Chris Corrigan on facilitation

Johnnie Moore

Johnnie Moore

I’m Johnnie Moore, and I help people work better together

Chris has a great post today: values tools and authentic facilitation which really resonates with me. This passage gets to the nub:

Chaordic confidence describes the ability to stay in chaos and trust that order will emerge. It’s a subtle art but it is essential to working with groups who are themselves confronting chaos. If you can stay in the belief that order will emerge from what Sam Kaner calls “The Groan Zone” then the group has something to hitch its horse to, so to speak. But if you are married to your tools, and things go off the rails, you feel like a fish out of water, and you flop around unable to deal with the uncertainty around you. I’ve seen it happen – we probably all have – and it’s not pretty.

Developing chaordic confidence is more than acquiring more tools. It is about integrating an approach to life and work that is anchored in a a set of principles and values that serves our clients. For me these values include believing in the wisdom of the group, trusting that chaos produces higher levels of order and seeing conflict as passion that can be harnessed in the service of progress.

I think my own experience reflects Chris’. I trained in a variety of techniques and processes and I have let go of a great many of them. In particular, I use very few of the techniques developed in NLP, although I still admire some of the practitioners. I think the most important practice of all is to really show up to groups, to really be there and attend to my own experience as well as observing that of others.

Chris gets the emphasis right when he describes the methods he prefers, saying

When I use those approaches to working with groups, my clients are getting ME, and not just a set of tools.

I like to talk about “robust uncertainty”. I can say to myself “I don’t know” in a voice of plaintive panic, or one of curiosity and excitement. On the whole, I favour the second. Robust may not be quite the right word, but I want to convey the idea of holding myself in a way that is well-formed rather than collapsed. I sense that this is the sort of thing Chris means when he talks about confidence.

For techniques, I favour simple ones that let the participants do the complexity themselves. I feel this really respects their talents as human beings. Like Chris, I’m a fan of Open Space. I use Improv ideas a lot, I think many of those activities really bring out our deep talent for making stuff work without following a lot of complicated rules. I also like to use things like Virginia Satir’s temperature reading, a simple framework for reflection on the quality of a relationship.

Chris also says

We facilitators don’t talk much about this stuff, but I think it actually preoccupies a lot of our time and thinking. My own preparation for group involves many hours of design and reflection on process and principles so that I can go to work offering the highest level of service to the people with whom I am working. And for me, this means reflecting on what is core to my life and work.
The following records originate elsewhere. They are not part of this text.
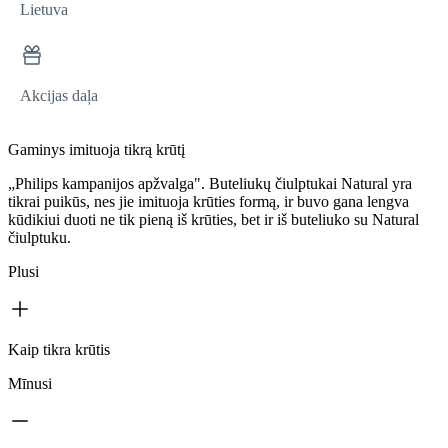
Lietuva
Akcijas daļa
Gaminys imituoja tikrą krūtį
„Philips kampanijos apžvalga". Buteliukų čiulptukai Natural yra
tikrai puikūs, nes jie imituoja krūties formą, ir buvo gana lengva
kūdikiui duoti ne tik pieną iš krūties, bet ir iš buteliuko su Natural
čiulptuku.
Plusi
Kaip tikra krūtis
Mīnusi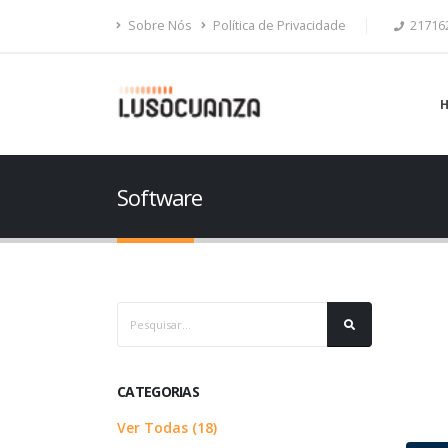
Sobre Nós
Política de Privacidade
21716
Software
CATEGORIAS
Ver Todas (18)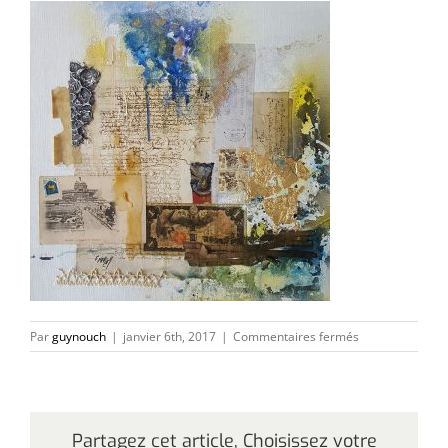
sur
Par
guynouch
|
janvier 6th, 2017
|
Commentaires fermés
santangelo
Partagez cet article, Choisissez votre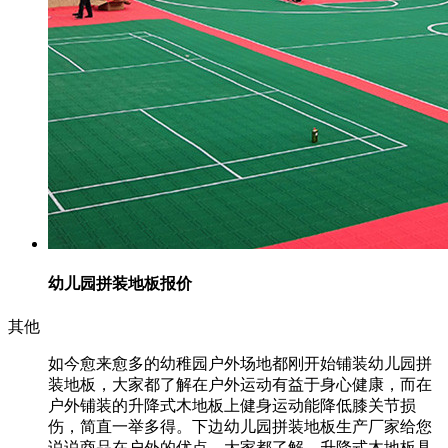
幼儿园拼装地板报价
其他
如今愈来愈多的幼稚园户外场地都刚开始铺装幼儿园拼
装地板，大家都了解在户外运动有益于身心健康，而在
户外铺装的升降式木地板上健身运动能降低膝关节损
伤，简直一举多得。下边幼儿园拼装地板生产厂家给您
说说商品在户外的优点。大家都了解，升降式木地板具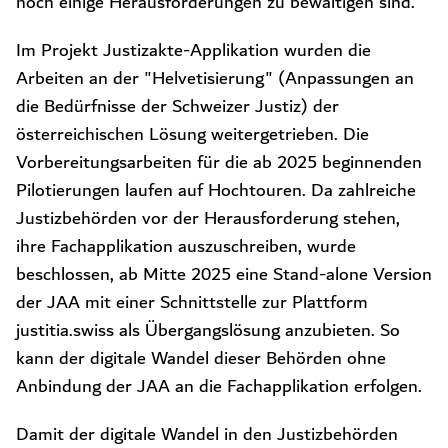
noch einige Herausforderungen zu bewältigen sind.
Im Projekt Justizakte-Applikation wurden die
Arbeiten an der "Helvetisierung" (Anpassungen an
die Bedürfnisse der Schweizer Justiz) der
österreichischen Lösung weitergetrieben. Die
Vorbereitungsarbeiten für die ab 2025 beginnenden
Pilotierungen laufen auf Hochtouren. Da zahlreiche
Justizbehörden vor der Herausforderung stehen,
ihre Fachapplikation auszuschreiben, wurde
beschlossen, ab Mitte 2025 eine Stand-alone Version
der JAA mit einer Schnittstelle zur Plattform
justitia.swiss als Übergangslösung anzubieten. So
kann der digitale Wandel dieser Behörden ohne
Anbindung der JAA an die Fachapplikation erfolgen.
Damit der digitale Wandel in den Justizbehörden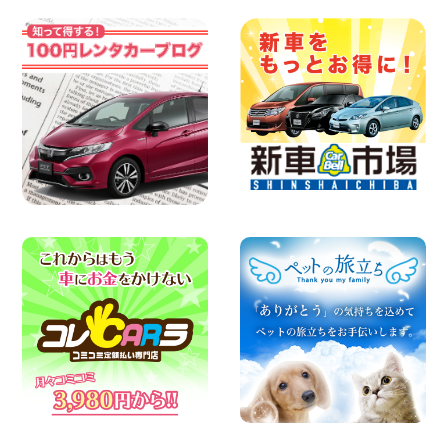
町店
100円レンタカー 寝屋川太間東町
2026年08月07日
夏季休暇のお知らせ 東京都 墨田両国店
100円レンタカー 墨田両国
2026年08月07日
夏季休暇のお知らせ 東京都 墨田文花店
100円レンタカー 墨田文花
2026年08月07日
お盆も休まず営業します! 神奈川県 横浜
旭南本宿町店
100円レンタカー 横浜旭南本宿町
2026年08月07日
お引越しに便利で最適!(禁煙車両) 香川県
坂出川津店
100円レンタカー 坂出川津
2026年08月07日
【カーシェアのレンタカーが2台になりま
した!】 岐阜県 各務原那加店
100円レンタカー 各務原那加
2026年08月06日
体調崩してませんか?? 兵庫県 加古川店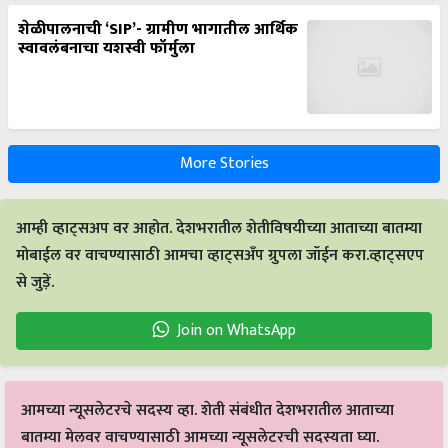
शेळीपालनाची ‘SIP’- ग्रामीण भागातील आर्थिक
स्वावलंबनाचा यशस्वी फॉर्मुला
More Stories
आम्ही व्हाट्सअप वर आहोत. देशभरातील शेतीविषयीच्या आताच्या बातम्या
मोबाईल वर वाचण्यासाठी आमचा व्हाट्सअँप ग्रुपला जॉईन करा.व्हाट्सएप
से जुड़ें.
Join on WhatsApp
आमच्या न्यूसलेटरचे सदस्य व्हा. शेती संबंधीत देशभरातील आताच्या
बातम्या मेलवर वाचण्यासाठी आमच्या न्यूसलेटरची सदस्यता घ्या.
I realise that I find it hard to put down in words what it is about facilitation that so engages me. When he talks about hours of design in preparation, at first I think: no, I don’t do that. But then actually I realise I do; not sitting at a computer in a highly structured way; instead I do a lot of daydreaming about what might happen and, in effect, reflecting on what I might bring to the party. What I realise is: this stuff truly fascinates me.